## What you have to do
When a line in the material contains the word "амортизаторы", copy it.

## Record excerpts

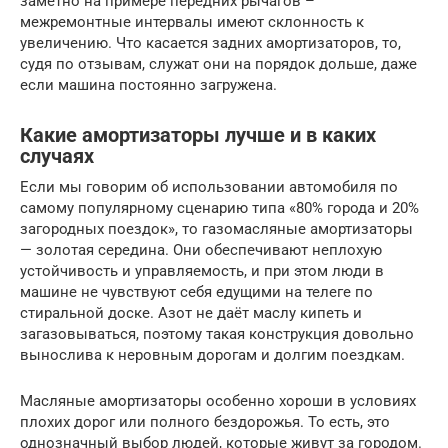
заметно на примере передних рычагов –
межремонтные интервалы имеют склонность к
увеличению. Что касается задних амортизаторов, то,
судя по отзывам, служат они на порядок дольше, даже
если машина постоянно загружена.
Какие амортизаторы лучше и в каких
случаях
Если мы говорим об использовании автомобиля по
самому популярному сценарию типа «80% города и 20%
загородных поездок», то газомасляные амортизаторы
— золотая середина. Они обеспечивают неплохую
устойчивость и управляемость, и при этом люди в
машине не чувствуют себя едущими на телеге по
стиральной доске. Азот не даёт маслу кипеть и
загазовываться, поэтому такая конструкция довольно
вынослива к неровным дорогам и долгим поездкам.
Масляные амортизаторы особенно хороши в условиях
плохих дорог или полного бездорожья. То есть, это
однозначный выбор людей, которые живут за городом.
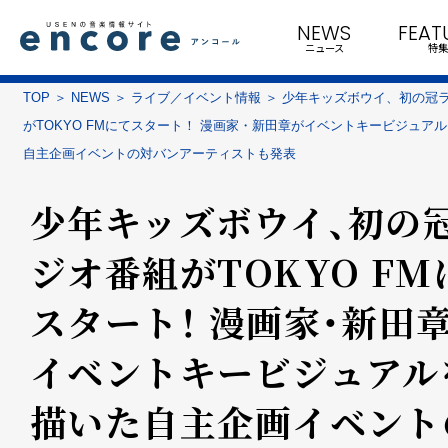
NEWS
FEAT
ニュース
特集
TOP
NEWS
ライブ／イベント情報
少年キッズボウイ、初の冠
がTOKYO FMにてスタート！ 漫画家・新田章がイベントキービジュア
自主企画イベントの対バンアーティストも発表
少年キッズボウイ、初の
ジオ番組がTOKYO FM
スタート！ 漫画家・新田
イベントキービジュアル
描いた自主企画イベント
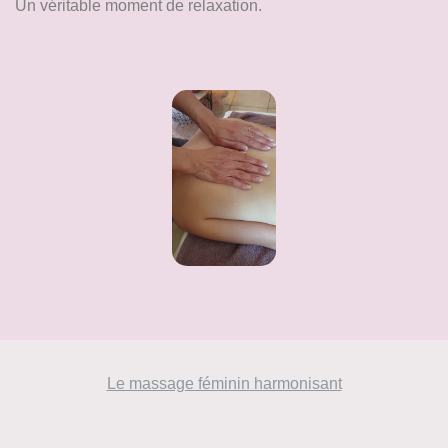
Un véritable moment de relaxation.
Le massage féminin harmonisant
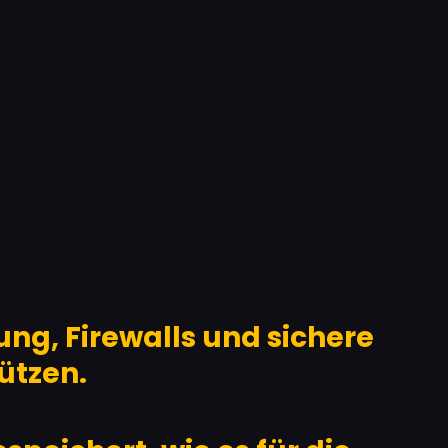
ng, Firewalls und sichere
ützen.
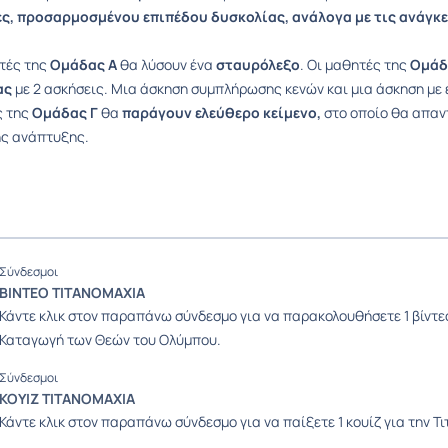
ς, προσαρμοσμένου επιπέδου δυσκολίας, ανάλογα με τις ανάγκες
τές της
Ομάδας Α
θα λύσουν ένα
σταυρόλεξο
. Οι μαθητές της
Ομάδ
ας
με 2 ασκήσεις. Μια άσκηση συμπλήρωσης κενών και μια άσκηση με 
ς της
Ομάδας Γ
θα
παράγουν
ελεύθερο κείμενο,
στο οποίο θα απαν
ς ανάπτυξης.
Σύνδεσμοι
ΒΙΝΤΕΟ ΤΙΤΑΝΟΜΑΧΙΑ
Κάντε κλικ στον παραπάνω σύνδεσμο για να παρακολουθήσετε 1 βίντεο
Καταγωγή των Θεών του Ολύμπου.
Σύνδεσμοι
ΚΟΥΙΖ ΤΙΤΑΝΟΜΑΧΙΑ
Κάντε κλικ στον παραπάνω σύνδεσμο για να παίξετε 1 κουίζ για την Τ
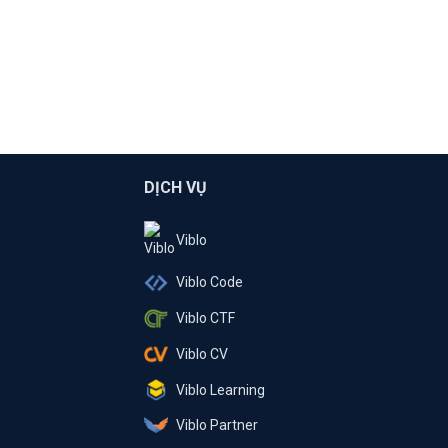
DỊCH VỤ
Viblo
Viblo Code
Viblo CTF
Viblo CV
Viblo Learning
Viblo Partner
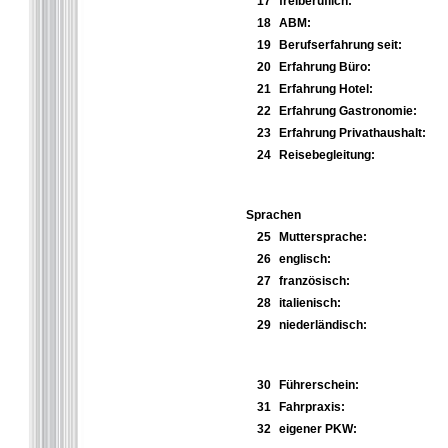
17
freiberuflich:
18
ABM:
19
Berufserfahrung seit:
20
Erfahrung Büro:
21
Erfahrung Hotel:
22
Erfahrung Gastronomie:
23
Erfahrung Privathaushalt:
24
Reisebegleitung:
Sprachen
25
Muttersprache:
26
englisch:
27
französisch:
28
italienisch:
29
niederländisch:
30
Führerschein:
31
Fahrpraxis:
32
eigener PKW:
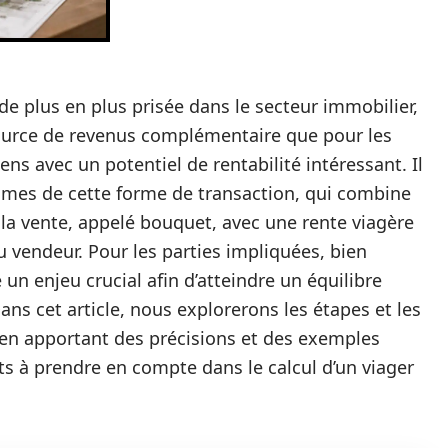
de plus en plus prisée dans le secteur immobilier,
source de revenus complémentaire que pour les
ens avec un potentiel de rentabilité intéressant. Il
smes de cette forme de transaction, qui combine
la vente, appelé bouquet, avec une rente viagère
 vendeur. Pour les parties impliquées, bien
 un enjeu crucial afin d’atteindre un équilibre
ns cet article, nous explorerons les étapes et les
 en apportant des précisions et des exemples
ts à prendre en compte dans le calcul d’un viager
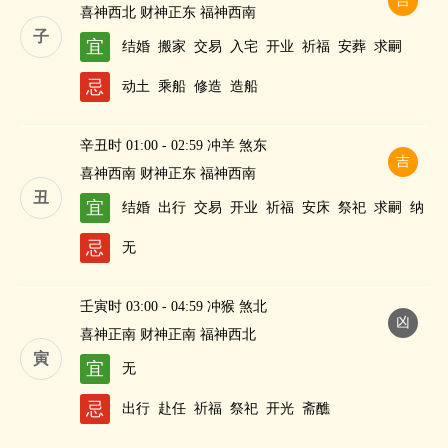
吉
喜神西北 财神正东 福神西南
子
宜
结婚
搬家
交易
入宅
开业
祈福
安葬
求嗣
忌
动土
乘船
修造
造船
辛丑时 01:00 - 02:59 冲羊 煞东
吉
喜神西南 财神正东 福神西南
丑
宜
结婚
出行
交易
开业
祈福
安床
祭祀
求嗣
纳
财
忌
无
壬寅时 03:00 - 04:59 冲猴 煞北
凶
喜神正南 财神正南 福神西北
寅
宜
无
忌
出行
赴任
祈福
祭祀
开光
斋醮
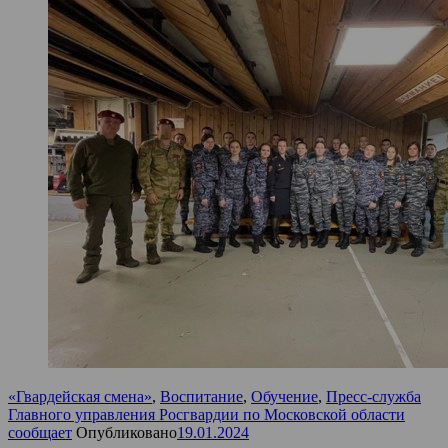
«Гвардейская смена»
,
Воспитание
,
Обучение
,
Пресс-служба
Главного управления Росгвардии по Московской области
сообщает
Опубликовано
19.01.2024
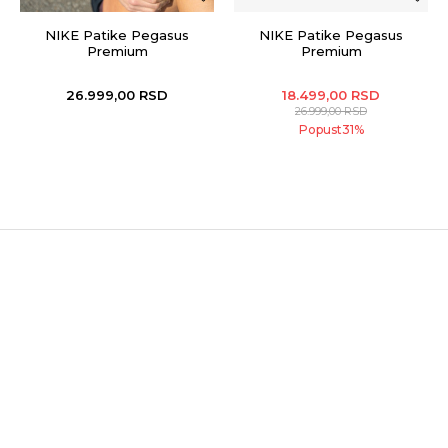
NIKE Patike Pegasus
NIKE Patike Pegasus
Premium
Premium
26.999,00
RSD
18.499,00
RSD
26.999,00
RSD
Popust
31
%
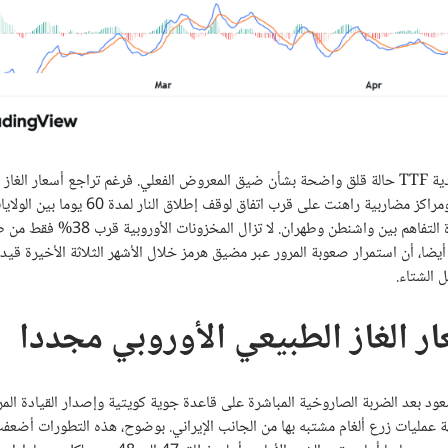
امتد هذا التوتر لسوق الغاز الأوروبي حيث تعكس حركة عقود الغاز الطبيعي الهولندية TTF حالة قلق واضحة بشأن ضيق المعروض الفعلي. فرغم تراجع أسعا
الأوروبي مؤخرا لمستويات 46 يورو لكل ميجاواط ساعة بفعل تداولات خوارزمية ومراكز مضاربية راهنت 
وإيران. إلا أن السوق فشل في كسر مستويات الدعم الفنية، بعد تعثر مسودة مذكرة التفاهم بين واشنطن وطهران. لا
لى من 50% في هذا الوقت من العام. أيضا، أن استمرار صعوبة المرور عبر مضيق هرمز خلال الأشهر الثلاثة الأخيرة
ل الشتاء.
ر الغاز الطبيعي الأوروبي مجددا
ود بعد الضربة الصاروخية المباشرة على قاعدة جوية كويتية وإصدار القيادة المر
 عمليات زرع ألغام مشتبه بها من الجانب الإيراني. بوضوح، هذه التطورات أضعف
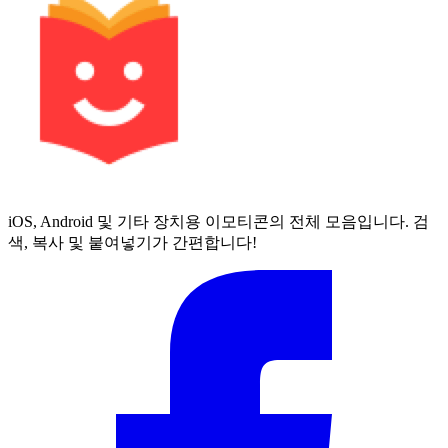
iOS, Android 및 기타 장치용 이모티콘의 전체 모음입니다. 검
색, 복사 및 붙여넣기가 간편합니다!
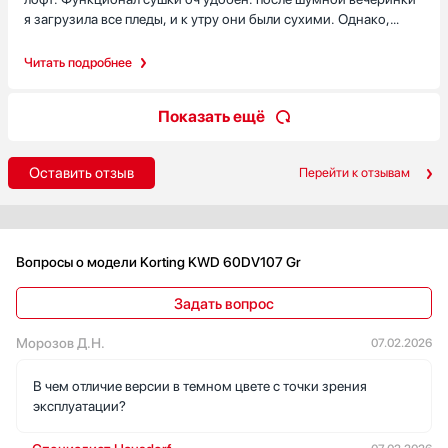
я загрузила все пледы, и к утру они были сухими. Однако,
честно говоря, при первом использовании сушки по всей
квартире разнесся специфический запах паленой резины. На
Читать подробнее
самом деле, через пару циклов он исчез, но поначалу я
всерьез испугалась поломки. Также отмечу, что вещи после
Показать ещё
сушки оч горячие, нужно давать им время остыть прямо в
барабане. В целом, покупкой я довольна.
Оставить отзыв
Перейти к отзывам
Вопросы о модели Korting KWD 60DV107 Gr
Задать вопрос
Морозов Д.Н.
07.02.2026
В чем отличие версии в темном цвете с точки зрения
эксплуатации?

## Solution to this task
Какие амортизаторы лучше и в каких
загородных поездок», то газомасляные амортизаторы
Масляные амортизаторы особенно хороши в условиях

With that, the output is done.